O que vemos quando olhamos para um quadro? Como olhamos pra isso? A essa pergunta, feita por Marlène Dumas ao longo de sua vida de artista, Lacan responde de forma esclarecedora: o mais-de-gozar que nos arrebata diante de uma pintura não deixa de ter um toque de angústia, e isso se revela particularmente verdadeiro pela obra de Marlène Dumas.[1]
Em sua exposição do ano passado no Palácio Grazzi, Dumas mostrava, de fato, em suas obras o que não se vê nas fotos e imagens através das quais ela parte. “Para ela, trata-se de captar, de extrair, de colocar em evidência o que escapa à visão, aquilo que não foi visto.”[2] A pintura visa, nos diz ela, fazer surgir a verdade para além da verdade vista. Ela resume o seu trabalho em uma frase: trata-se de histórias de amor. Uma história de amor, ou melhor, uma ligação entre o espectador e o sujeito da obra. Ela esclarece sua relação com a arte que é, para ela, uma história contada por sapos. Você tem que aceitar isso para que eles revelem sua verdadeira natureza. Ela se compara também a uma pá que apanha tudo o que brilha ou ainda a um besouro que apanha tudo o que fede.
Dumas sabe desde sempre – não sem relação ao seu nascimento no país do apartheid – que o mundo é habitado pelo mal. Ela também sabe que a maldade é primária no homem e que nós somos dignos de desconfiança. Devemos, diz ela, reconhecê-lo. Diante da contingência do real, ela vê em seu trabalho a função de nos tornar menos temerosos frente ao desconhecido. A pintura talvez seja apenas uma forma de aprender a morrer.

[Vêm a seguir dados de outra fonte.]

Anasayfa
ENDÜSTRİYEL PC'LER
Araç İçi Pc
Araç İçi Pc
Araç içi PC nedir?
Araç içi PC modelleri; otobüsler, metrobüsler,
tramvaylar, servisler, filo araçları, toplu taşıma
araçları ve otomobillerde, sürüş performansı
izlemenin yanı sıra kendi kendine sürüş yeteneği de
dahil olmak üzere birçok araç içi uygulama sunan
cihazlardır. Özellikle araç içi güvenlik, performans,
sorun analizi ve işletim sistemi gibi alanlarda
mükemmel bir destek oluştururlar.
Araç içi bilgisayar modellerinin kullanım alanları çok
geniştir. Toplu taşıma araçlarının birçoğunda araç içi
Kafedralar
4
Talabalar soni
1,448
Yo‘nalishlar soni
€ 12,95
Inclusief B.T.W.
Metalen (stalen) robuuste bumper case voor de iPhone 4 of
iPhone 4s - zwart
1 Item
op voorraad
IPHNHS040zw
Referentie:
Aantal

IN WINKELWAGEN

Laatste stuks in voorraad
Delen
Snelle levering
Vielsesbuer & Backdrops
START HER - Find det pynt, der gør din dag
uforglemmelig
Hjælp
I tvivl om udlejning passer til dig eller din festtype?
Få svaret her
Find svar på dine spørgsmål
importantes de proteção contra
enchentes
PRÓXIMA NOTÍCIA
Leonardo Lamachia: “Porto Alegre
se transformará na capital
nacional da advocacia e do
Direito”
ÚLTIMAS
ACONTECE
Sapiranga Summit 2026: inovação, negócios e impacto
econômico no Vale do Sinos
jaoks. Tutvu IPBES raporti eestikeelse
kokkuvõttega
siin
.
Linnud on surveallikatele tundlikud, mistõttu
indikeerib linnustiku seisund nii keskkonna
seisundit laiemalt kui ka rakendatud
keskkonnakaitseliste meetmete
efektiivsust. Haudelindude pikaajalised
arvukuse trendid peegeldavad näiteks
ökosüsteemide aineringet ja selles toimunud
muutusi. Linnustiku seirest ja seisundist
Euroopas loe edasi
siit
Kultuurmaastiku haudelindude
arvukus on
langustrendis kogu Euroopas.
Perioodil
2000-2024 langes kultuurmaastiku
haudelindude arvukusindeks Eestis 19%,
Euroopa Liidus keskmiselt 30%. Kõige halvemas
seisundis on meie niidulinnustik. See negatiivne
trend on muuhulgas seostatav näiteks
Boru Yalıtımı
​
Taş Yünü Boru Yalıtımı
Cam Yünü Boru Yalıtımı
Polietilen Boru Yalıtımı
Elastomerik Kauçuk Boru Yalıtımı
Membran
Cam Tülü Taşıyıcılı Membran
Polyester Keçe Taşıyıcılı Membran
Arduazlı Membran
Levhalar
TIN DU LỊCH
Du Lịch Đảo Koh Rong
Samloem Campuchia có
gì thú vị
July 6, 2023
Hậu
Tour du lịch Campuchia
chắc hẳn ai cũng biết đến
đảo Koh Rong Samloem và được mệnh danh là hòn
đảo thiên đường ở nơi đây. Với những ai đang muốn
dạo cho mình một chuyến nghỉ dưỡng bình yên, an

Na distinção produzida entre o ponto de angústia e o ponto de desejo[3], Lacan refere o ponto de desejo ao objeto fantasmático, e este ponto é, portanto, agalmático. Ele se opõe ao ponto de angústia onde o sujeito se relaciona com a sua falta. E ele escreve que a relação com a falta “se situa além do laço onde se instituiu a distinção do objeto parcial como operador na relação com o desejo”[4].
Ponto de desejo e ponto de angústia se enodam, então, de maneira moebiana.
O ponto de angústia ao nível do Outro […]. O funcionamento do desejo – isto é, da fantasia, da vacilação que une estreitamente o sujeito ao a, aquilo pelo qual o sujeito se encontra suspenso, identificado a esse a permanece – permanece sempre elidido, escondido, subjacente a qualquer relação do sujeito com um objeto qualquer que seja, e devemos detectá-lo aí.[5]
Isso me parece ser o poder e o fascínio que Dumas exerce sobre o espectador. A imagem só ganha vida através do espectador que a olha. Ela produz um mais-de-gozar no laço que o circuito da pulsão opera na tensão entre angústia e desejo.